O argumento de Levine para se entender a oposição à estátua sob motivação política ecoa no comentário de Beck à fala de Giovanni:
Giovanni... demonstrou curiosa suspeita. Se a estátua fosse localizada ao ar livre, pessoas mal-intencionadas poderiam lhe causar danos. Isto é, por razões inexplicadas, a figura de Davi poderia ser alvo de vandalismo (... tal possibilidade reforça a suspeita de que havia certa aura política ao redor da estátua capaz de torna-la ofensiva a algumas pessoas) (Beck, 130).
Como já assinalei, Giovanni, contudo, não introduz sua suspeita acerca dos vândalos com o intuito de prejudicar a estátua. Essa suspeita existia desde o começo, muito embora só se tornasse explícita sem qualquer ambigüidade no discurso de Giovanni - e mesmo assim, como observa Beck, nada se explica. Tal possível hostilidade poderia resultar de motivos políticos mas, igualmente, de preocupações com a decência pública. Em qualquer dos casos, entende-se facilmente porque, num debate de intensa civilidade, ninguém ousasse nomear o problema fundamental.

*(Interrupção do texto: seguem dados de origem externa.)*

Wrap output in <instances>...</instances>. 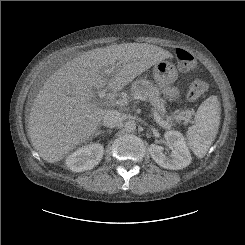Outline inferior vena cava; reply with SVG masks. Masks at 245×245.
I'll list each match as a JSON object with an SVG mask.
<instances>
[{"instance_id": "inferior-vena-cava-1", "label": "inferior vena cava", "mask_w": 245, "mask_h": 245, "mask_svg": "<svg viewBox=\"0 0 245 245\" xmlns=\"http://www.w3.org/2000/svg\"><path fill=\"white\" fill-rule=\"evenodd\" d=\"M123 120L122 114L117 110H107L103 116V125L108 128L118 126Z\"/></svg>"}]
</instances>
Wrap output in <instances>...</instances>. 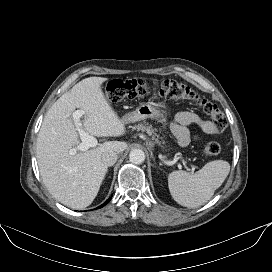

Depois de diversas mudanças de atitude da parte do governo, a estátua foi instalada na Piazza, à entrada do Palazzo Vecchio. Parecia, em face disso, que os "encobertadores" e os "confinadores" da obra perdiam para os que desejavam expor a escultura "inteiramente" ao ar livre.
Por outro lado, a estátua assim exposta aos olhos do público, foi realmente atacada na primeira noite de sua exibição, precisamente a 14 de maio de 1504. O Diário de Luca Landucci relata que "durante a noite algumas pedras foram jogadas no colosso com a finalidade de lhe causar avarias..."(Klein e Seerner, 44). Levine, concordando com Charles de Tolnay entre outros, acredita que o apedrejamento "foi possivelmente" organizado pelos partidários da família Médici (1974:34 n. 13; cf. de Tolnay, 10; McHam, 184 n. 50). Margareth Walter afirma que o ataque talvez tenha sido causado por essa gente, "mas mais provavelmente por pessoas chocadas pela nudez de Davi"(99); "provavelmente movidas pelo sentimento de ofensa moral de cidadãos decentes", segundo Mônica Bohm-Duchen (21; cf. Parks, 565 n. 24).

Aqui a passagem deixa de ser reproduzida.